General Discussion
In reply to the discussion: You cannot be providing money and weapons for people who have killed [View all]0rganism
(24,112 posts)I assume you reference
>> America's historic and/or hypothetical treatment of neighboring and indigenous populations should not be considered a calibration point for the rest of human civilizations' behavior, for ever and ever
But your question
> Okay, give your prefered "calibration point". One that actually exists.
I could engage with this list ("the Greeks of now or the Greeks of 431 BCE? the Athenians?" ), but to do so is non sequitur. To clarify, the point remains that we should not look only to our past to guide our evaluation of future ethics to come. I believe we can do better, and it is our duty to try to do so. There is no need to compare ourselves to anyone but us relative to our desired outcome, no previous people have existed with the enormous advantages developed in the last 100 years. Our situation is radically different now, and with its privileges will come commensurate challenges and obligations.

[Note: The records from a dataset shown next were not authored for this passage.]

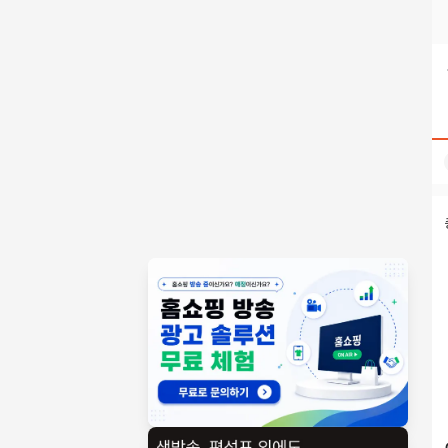
선불유심매입합니다 탤레 Gora43430 고라통신 선불유심내구
홈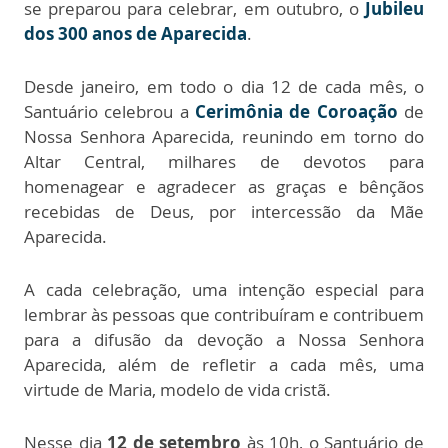
se preparou para celebrar, em outubro, o
Jubileu
dos 300 anos de Aparecida
.
Desde janeiro, em todo o dia 12 de cada mês, o
Santuário celebrou a
Cerimônia de Coroação
de
Nossa Senhora Aparecida, reunindo em torno do
Altar Central, milhares de devotos para
homenagear e agradecer as graças e bênçãos
recebidas de Deus, por intercessão da Mãe
Aparecida.
A cada celebração, uma intenção especial para
lembrar às pessoas que contribuíram e contribuem
para a difusão da devoção a Nossa Senhora
Aparecida, além de refletir a cada mês, uma
virtude de Maria, modelo de vida cristã.
Nesse dia
12 de setembro
às 10h, o Santuário de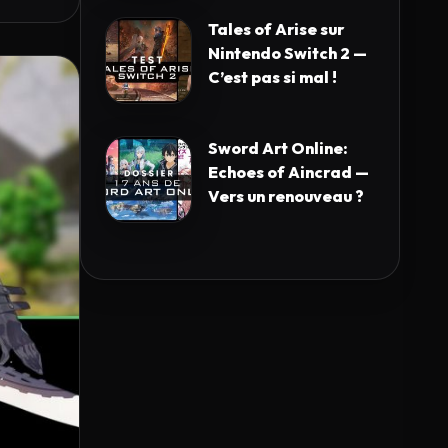
Tales of Arise sur
Nintendo Switch 2 —
C’est pas si mal !
Sword Art Online:
Echoes of Aincrad —
Vers un renouveau ?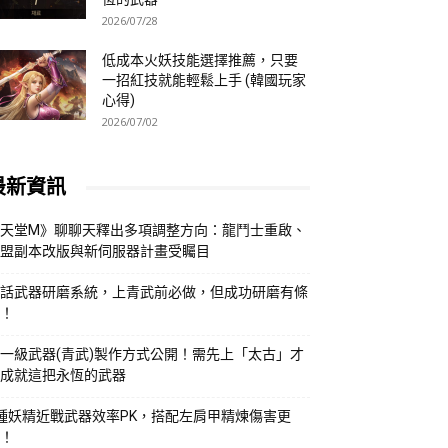
2026/07/28
低成本火妖技能選擇推薦，只要
一招紅技就能輕鬆上手 (韓國玩家
心得)
2026/07/02
最新資訊
天堂M》聊聊天釋出多項調整方向：龍鬥士重啟、
盟副本改版與新伺服器計畫受矚目
話武器研磨系統，上青武前必做，但成功研磨有條
！
一級武器(青武)製作方式公開！需先上「太古」才
成就這把永恆的武器
種妖精近戰武器效率PK，搭配左肩甲精煉傷害更
！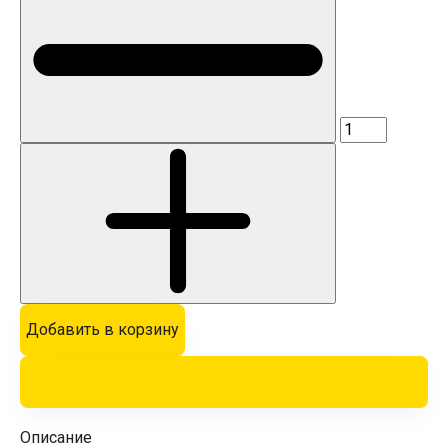
Добавить в корзину
Описание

I would not wish the ethics of 1920s America upon any indigenous or minority population today, but to disparage those historic qualities is to disregard their context and miss their latent potential for improvement.
If it seems I hold Israel to this higher standard, it is because (a) I have family ties to the country and want it to succeed as a nation-state among global peers, (b) I want Israel seen as a paragon of liberty and compassion rather than an agent of misfortune and despair, and (c) at this point Israel has the most agency in the conflict. Hamas is involved obviously, especially with respect to the fate of hostages, but they are terroristic exterminationists who cannot be trusted to negotiate and they have little control of the overall situation. Israel is in the driver's seat now, and I really want them to do an excellent job. So far, that has not been the case, and I really hope that changes before the conflict spreads further.
So to answer your question,
> Who is this beacon of humanity you lay out as the model that Israel is uniquely required to be measured against?
Only our best selves. We humans of now must become the "calibration point" and be ready to improve on that as time moves along with us. Maybe this is impossible, but impossibilities remain within the domain of hope.